Paul van den Bogaard
2007-Feb-15 12:49 UTC
[dtrace-discuss] profile provider: is it me doing stupid things?
Just showing someone how great DTrace is and then we spot something I do not understand. Of course it can be a major misunderstanding of myself. Would appreciate another (expert) look upon this. The goal we try to achieve is trying to get insight if there is a bursty nature in the time slot when system calls are done.

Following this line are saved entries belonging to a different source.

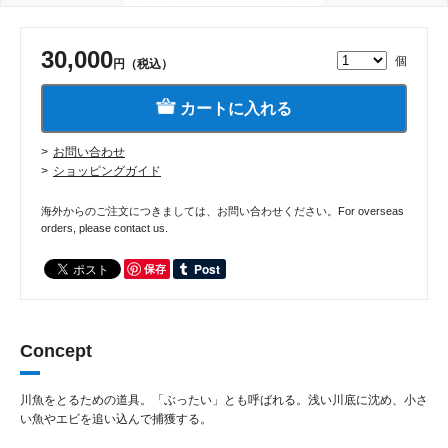
30,000
個
円（税込）
カートに入れる
お問い合わせ
ショッピングガイド
海外からのご注文につきましては、お問い合わせください。For overseas
orders, please contact us.
保存
Concept
川魚をとるための道具。「ぶったい」とも呼ばれる。浅い川底に沈め、小さ
い魚やエビを追い込んで捕獲する。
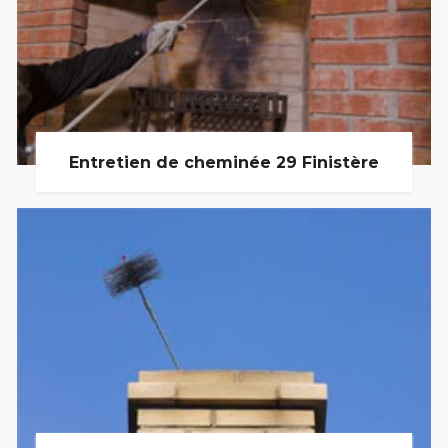
Entretien de cheminée 29 Finistère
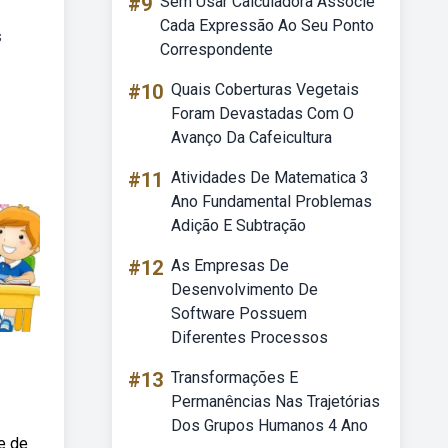
#9
Sem Usar Calculadora Associe
Cada Expressão Ao Seu Ponto
s
Correspondente
#10
Quais Coberturas Vegetais
Foram Devastadas Com O
Avanço Da Cafeicultura
#11
Atividades De Matematica 3
Ano Fundamental Problemas
Adição E Subtração
#12
As Empresas De
Desenvolvimento De
Software Possuem
Diferentes Processos
#13
Transformações E
Permanências Nas Trajetórias
Dos Grupos Humanos 4 Ano
e de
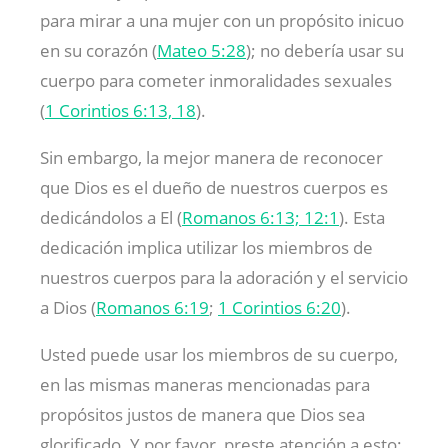
para mirar a una mujer con un propósito inicuo
en su corazón (
Mateo 5:28
); no debería usar su
cuerpo para cometer inmoralidades sexuales
(
1 Corintios 6:13, 18
).
Sin embargo, la mejor manera de reconocer
que Dios es el dueño de nuestros cuerpos es
dedicándolos a El (
Romanos 6:13; 12:1
). Esta
dedicación implica utilizar los miembros de
nuestros cuerpos para la adoración y el servicio
a Dios (
Romanos 6:19
;
1 Corintios 6:20
).
Usted puede usar los miembros de su cuerpo,
en las mismas maneras mencionadas para
propósitos justos de manera que Dios sea
glorificado. Y por favor, preste atención a esto:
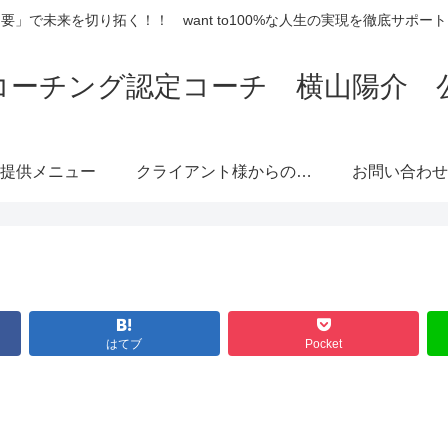
要」で未来を切り拓く！！ want to100%な人生の実現を徹底サポー
コーチング認定コーチ 横山陽介 
提供メニュー
クライアント様からのご
お問い合わせ
感想
はてブ
Pocket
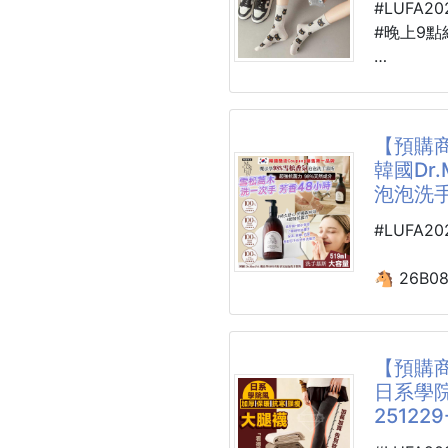
課本、作
#LUFA2
🚨下單
了肩膀痠
#晚上9點
----------
⚠️注意事
這款學院
🐴 26K0
👉圖文
孩子！
小貓學院
👉所有配
外型是耐
260614-2
【預購商
神，重點
韓國Dr.
背、腰的
🧦把可
泡泡洗
🧦可愛
✅立體護
🧦簡單
#LUFA2
背面多點
搭感🔥
會整片硬
🧦不管
🐴 26B0
每天背書
照，都超加
韓國Dr.M
🧦中筒
98%雪松
慕斯519ml
【預購商
📌材質：
日系學
75%棉
特色：
251229
22%聚酯
雪松蒿木
3%氨綸
洗一次手芳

Following DTrace snippet is tried: dtrace -q -p 3173 -n ''syscall::read:entry { @[probefunc] = count(); } profile:::tick-250ms { printa("%6s %@6d\n", @); printf("\n"); clear(@); }'' This to chop up a one second interval into four different equal sized 250 millsec slots. Counting the number of read and write syscalls that fall in each slot. This one is run against a process that reads a single character and writes that character (stdin, stdout) continuously. Wrote it myself so I dare say it is functionally correct :-) The output I get is: read 15078 read 0 read 0 read 0 And this pattern continues till hell freezes over: first slot has all the values, others are always zero. Tried this with 200msec and 100msec intervals too. No difference. Mmmm I expect more of a uniform distribution. Lets try to sample in DTrace a little different. In the end it might be an unforeseen side effect of the application :) The following DTrace script was used: BEGIN { baseline = timestamp; } syscall::read:entry /pid == $target/ { this->tmp = (timestamp - baseline) / (1000 * 1000 * 250); @[this->tmp] = count(); } profile:::tick-1000ms { baseline = timestamp; printa("%3d %@u\n", @); clear(@); } END { } And this one does show a uniform distribution of the system calls as I expected: 3 10601 2 10610 1 10940 0 11534 Question: why is the profile:::tick-xxxmsec behaving this way? What am I missing? Thanks Paul This message posted from opensolaris.org
Chip Bennett
2007-Feb-15 16:04 UTC
[dtrace-discuss] profile provider: is it me doing stupid things?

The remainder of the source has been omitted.